Child nutrition programs can be the change to safeguard children’s health over the short- and long-term by making sure their nutritional needs are met on a daily basis through offering nutrient-rich foods, including dairy. Support of New Look of School Milk and Expanding Breakfast programs especially during 2009 when Congress will have the opportunity to renew the Child Nutrition and WIC Reauthorization Act of 2004 can continue to improve the overall quality of American diets. This modeling of consumption of nutrient-rich foods can potentially reduce the economic and social burden of chronic disease. Health professionals could, in turn, focus on the more positive aspects of health care such as prevention and wellness.

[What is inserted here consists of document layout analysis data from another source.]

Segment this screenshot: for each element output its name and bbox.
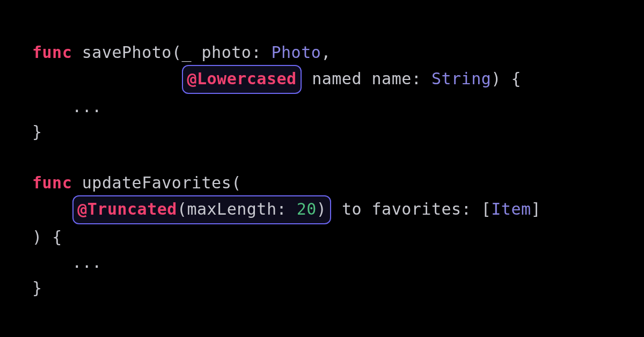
keyword-func: func <box>32 43 72 62</box>
param-name: favorites <box>372 200 462 218</box>
code-line-2: @Lowercased named name: String) { <box>32 69 521 88</box>
type-item: Item <box>491 200 531 218</box>
keyword-func: func <box>32 173 72 192</box>
number-literal: 20 <box>297 200 317 218</box>
param-name: photo <box>202 43 252 62</box>
code-line-10: } <box>32 279 42 297</box>
code-line-4: } <box>32 122 42 141</box>
code-line-3: ... <box>32 97 102 116</box>
ellipsis: ... <box>72 253 102 272</box>
highlight-truncated: @Truncated(maxLength: 20) <box>72 195 331 224</box>
code-line-9: ... <box>32 253 102 272</box>
param-name: name <box>372 69 412 88</box>
code-block: func savePhoto(_ photo: Photo, @Lowercas… <box>0 0 644 327</box>
param-label: to <box>342 200 362 218</box>
ellipsis: ... <box>72 97 102 116</box>
type-string: String <box>431 69 491 88</box>
function-name: updateFavorites <box>82 173 231 192</box>
code-line-7: @Truncated(maxLength: 20) to favorites: … <box>32 200 541 218</box>
highlight-lowercased: @Lowercased <box>182 65 301 93</box>
param-label: named <box>312 69 362 88</box>
code-line-6: func updateFavorites( <box>32 173 241 192</box>
type-photo: Photo <box>272 43 321 62</box>
code-line-8: ) { <box>32 228 62 246</box>
function-name: savePhoto <box>82 43 172 62</box>
code-line-1: func savePhoto(_ photo: Photo, <box>32 43 331 62</box>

The child nutrition white paper and more information on child nutrition initiatives can be found at www.dairymax.org.


References

  1. U.S. Department of Health and Human Services and U.S. Department of Agriculture. Dietary Guidelines for Americans, 2005. 6th Edition, Washington, DC: U.S. Government Printing Office, January 2005.
  2. U.S. Department of Agriculture, Food and Nutrition Service, Office of Research, Nutrition, and Analysis, School Nutrition Dietary Assessment Study-III: Volume I: School Foodservice, School Food Environment, and Meals Offered and Served, by Anne Gordon, Mary Kay Crepinsek, Renée Nogales, and Elizabeth Condon. Project Officer: Patricia McKinney. Alexandria, VA: 2007.
  3. Murphy MM, Douglass JS, Johnson RK, Spence LA. Drinking flavored or plain milk is positively associated with nutrient intake and is not associated with adverse effects on weight status in U.S. children and adolescents. Journal of the American Dietetic Association 2008; 108:631-639.